Locate the line that contains "Vacunaciones" in the entries below, then repeat it and every following line through the line that contains "navegación de este sitio web. Consideramos", exactly, and no others.

[Records drawn from a dataset]
# # # # # # #
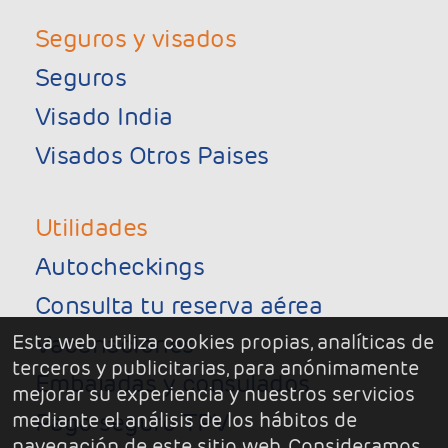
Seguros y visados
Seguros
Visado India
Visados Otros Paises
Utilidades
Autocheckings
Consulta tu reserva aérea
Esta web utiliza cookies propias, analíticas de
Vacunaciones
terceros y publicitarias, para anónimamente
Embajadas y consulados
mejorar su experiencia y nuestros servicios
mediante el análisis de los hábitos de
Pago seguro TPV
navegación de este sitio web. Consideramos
# # # # # # #
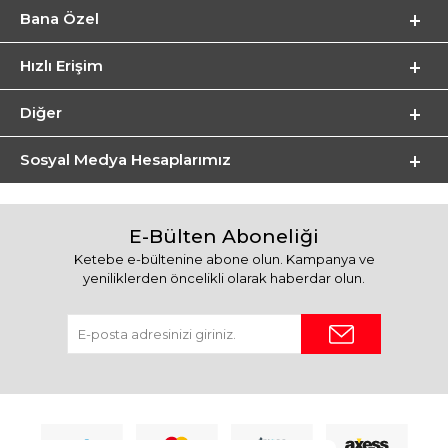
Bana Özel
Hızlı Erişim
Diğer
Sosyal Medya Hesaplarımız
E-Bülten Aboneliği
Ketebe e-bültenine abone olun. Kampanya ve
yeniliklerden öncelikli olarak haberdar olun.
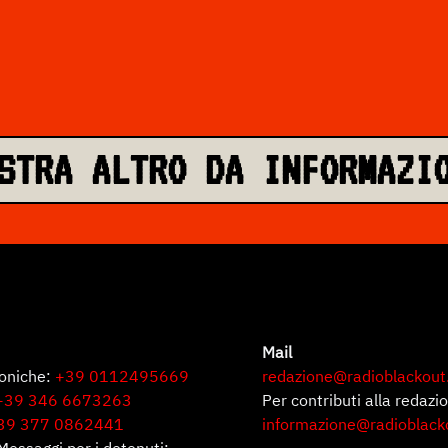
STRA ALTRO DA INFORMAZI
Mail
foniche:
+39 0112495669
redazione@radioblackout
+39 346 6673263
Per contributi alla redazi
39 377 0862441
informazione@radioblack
# # # # # # #
■ Reply to the task ■
Vacunaciones
terceros y publicitarias, para anónimamente
Embajadas y consulados
mejorar su experiencia y nuestros servicios
mediante el análisis de los hábitos de
Pago seguro TPV
navegación de este sitio web. Consideramos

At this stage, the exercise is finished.